Causal Mediation: Search for Mechanism

Another major goal of data science is to better understand the connection (or mechanism) between a known cause and effect. Causal mediation analysis aims to tease apart total effects, mediation or indirect effects (which pass through a mediator) and direct effects (which do not) (Tables 1, 3). Counterfactual causal inference needs to be involved to quantify such intermediate mechanisms (14). For example, there had been uncertainty about the mediating mechanism(s) through which systemic antibiotic exposures in the early life are linked to subsequent asthma development (31, 32). Recently, a team of clinicians, epidemiologists, and data scientists tested a hypothesis—the effect of antibiotic use on asthma is mediated by the changes in airway microbiome [a highly-functional community of microbes (33)] in a population-based cohort (Figure 1E) (34). Statistical estimation of these effects was not trivial given that the number of data dimensions is large (e.g., the complexity of the microbiome) and the causal structure is complex. However, by combining unsupervised machine learning approaches to overcome “the curse of dimensionality” (16) and causal inference methods to carefully account for various confounders, the researchers identified that part of the antibiotic effect on asthma development was mediated by the change in airway microbiome—a modifiable factor. As presented in this example, causal mediation analyses not only provide better understanding on the disease mechanisms but also present opportunities for the development of new therapeutics targeting modifiable mediators (e.g., modulation of microbiome for asthma prevention).

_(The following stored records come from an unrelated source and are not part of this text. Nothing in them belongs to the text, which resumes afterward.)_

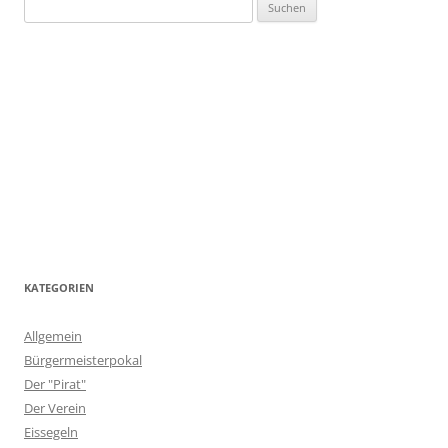
Suchen
nach:
KATEGORIEN
Allgemein
Bürgermeisterpokal
Der "Pirat"
Der Verein
Eissegeln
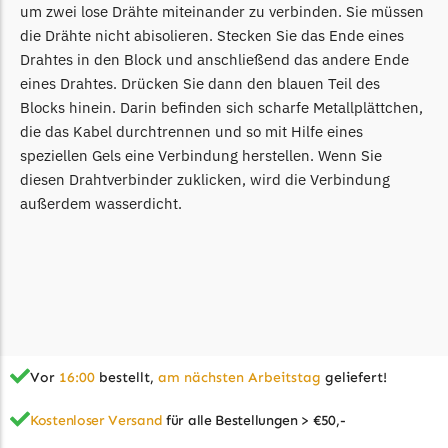
um zwei lose Drähte miteinander zu verbinden. Sie müssen
Begrenzungsdraht
die Drähte nicht abisolieren. Stecken Sie das Ende eines
NAC
Drahtes in den Block und anschließend das andere Ende
eines Drahtes. Drücken Sie dann den blauen Teil des
NAC Messer
Blocks hinein. Darin befinden sich scharfe Metallplättchen,
Begrenzungsdraht
die das Kabel durchtrennen und so mit Hilfe eines
Orbex
speziellen Gels eine Verbindung herstellen. Wenn Sie
diesen Drahtverbinder zuklicken, wird die Verbindung
Orbex Messer
außerdem wasserdicht.
Begrenzungsdraht
Philips
Philips Messer
Begrenzungsdraht
Powerplus
Vor
16:00
bestellt,
am nächsten Arbeitstag
geliefert!
Powerplus Messer
Begrenzungsdraht
Kostenloser Versand
für alle Bestellungen > €50,-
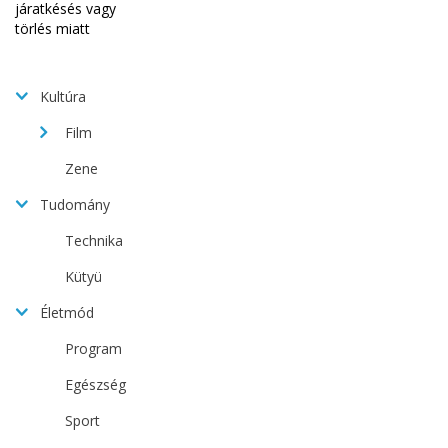
Kultúra
Film
Zene
Tudomány
Technika
Kütyü
Életmód
Program
Egészség
Sport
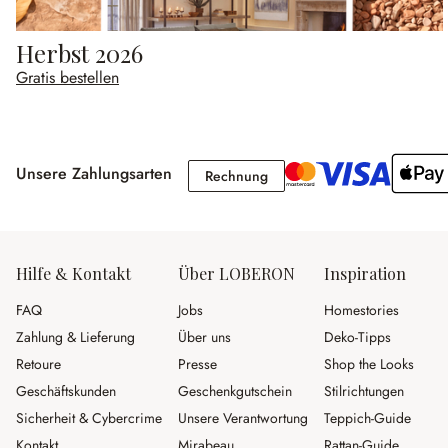
Herbst 2026
Gratis bestellen
Unsere Zahlungsarten
Rechnung
Rechnung
Hilfe & Kontakt
Über LOBERON
Inspiration
FAQ
Jobs
Homestories
Zahlung & Lieferung
Über uns
Deko-Tipps
Retoure
Presse
Shop the Looks
Geschäftskunden
Geschenkgutschein
Stilrichtungen
Sicherheit & Cybercrime
Unsere Verantwortung
Teppich-Guide
Kontakt
Mirabeau
Rattan-Guide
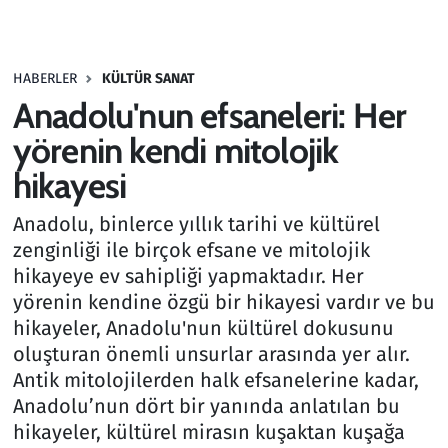
Gündem
HABERLER
KÜLTÜR SANAT
Haber
Anadolu'nun efsaneleri: Her
Kültür Sanat
yörenin kendi mitolojik
hikayesi
Kurumsal Haberler
Anadolu, binlerce yıllık tarihi ve kültürel
Lezzet Durağı
zenginliği ile birçok efsane ve mitolojik
hikayeye ev sahipliği yapmaktadır. Her
Memur ve Kamu
yörenin kendine özgü bir hikayesi vardır ve bu
hikayeler, Anadolu'nun kültürel dokusunu
Otomobil
oluşturan önemli unsurlar arasında yer alır.
Antik mitolojilerden halk efsanelerine kadar,
Oyun
Anadolu’nun dört bir yanında anlatılan bu
hikayeler, kültürel mirasın kuşaktan kuşağa
Ramazan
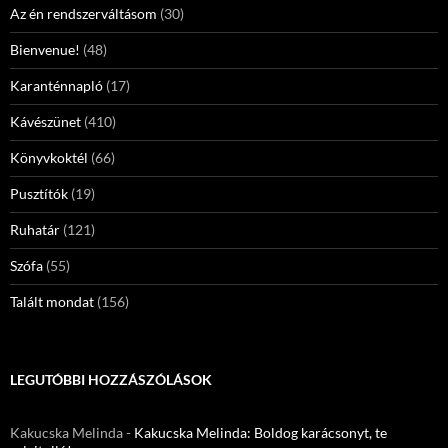
Az én rendszerváltásom
(30)
Bienvenue!
(48)
Karanténnapló
(17)
Kávészünet
(410)
Könyvkoktél
(66)
Pusztítók
(19)
Ruhatár
(121)
Szófa
(55)
Talált mondat
(156)
LEGUTÓBBI HOZZÁSZÓLÁSOK
Kakucska Melinda
-
Kakucska Melinda: Boldog karácsonyt, te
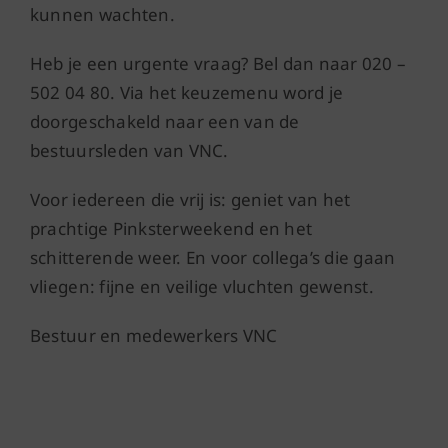
kunnen wachten.
Heb je een urgente vraag? Bel dan naar 020 –
502 04 80. Via het keuzemenu word je
doorgeschakeld naar een van de
bestuursleden van VNC.
Voor iedereen die vrij is: geniet van het
prachtige Pinksterweekend en het
schitterende weer. En voor collega’s die gaan
vliegen: fijne en veilige vluchten gewenst.
Bestuur en medewerkers VNC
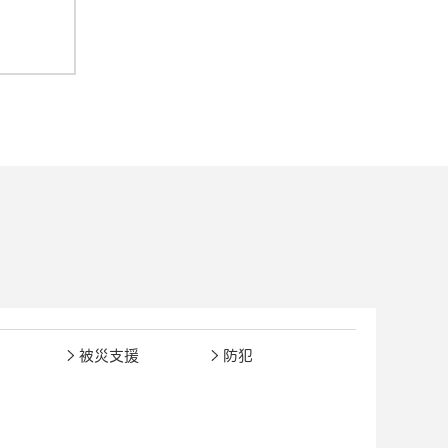
被災支援
防犯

Mendelian Randomization: Instrument of Nature

Most causal inference methods require a key unverifiable condition—no unmeasured confounding (Table 1). For example, identifying the effect of mental illnesses on asthma development is a difficult question because of many fixed and time-varying confounders (e.g., genetics, socioeconomic status, treatments) (35). To avoid the effect of bias, social scientists have long been using an alternative method—called instrumental variable estimation, which validly yields causal estimates by replacing the condition above with an alternative set of assumptions (Table 3). In recent years, the increased availability of large-scale genome-wide association study (GWAS) data from biobanks and large consortiums (13, 35, 36) has accelerated the development of an instrumental variable approach—Mendelian randomization (Tables 1, 3). This approach is based on the random assortment of genotypes transferred from parents to offspring at conception. This Mendel's “law of the independent assortment” enables a study relating the genetic variants for modifiable exposures (e.g., mental illnesses) with health outcomes (e.g., asthma) to mitigate the risk of confounding (17). Accordingly, Mendelian randomization is conceptually analogous to an RCT, of which a random assignment of treatment/exposure is equivalent to a randomly-assorted genotype strongly associated with the exposure (Figure 1F). For example, in a study leveraging GWAS datasets of childhood- and adult-onset asthma, the use of Mendelian randomization demonstrated causal effects of depression on asthma (35). Recently, there has been the rise of publicly-available data that relate genetic variants to many modifiable exposures, ranging from physical conditions to biomarkers (e.g., proteins, metabolites) (37, 38). This availability of expanded data sources has informed the search for new targeted therapeutics.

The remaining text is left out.